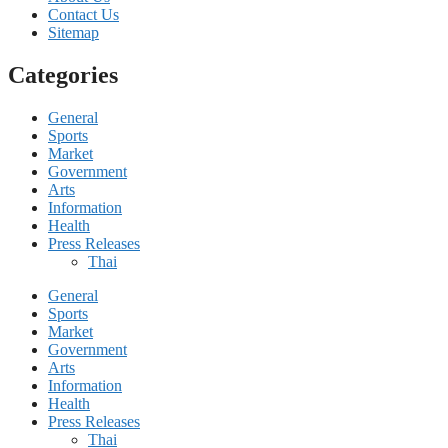
Contact Us
Sitemap
Categories
General
Sports
Market
Government
Arts
Information
Health
Press Releases
Thai
General
Sports
Market
Government
Arts
Information
Health
Press Releases
Thai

■ Exercise details:
Only the pictures are to be left out; repeat all other material exactly.

■ Output of the exercise:
Contact Us
Sitemap
Categories
General
Sports
Market
Government
Arts
Information
Health
Press Releases
Thai
General
Sports
Market
Government
Arts
Information
Health
Press Releases
Thai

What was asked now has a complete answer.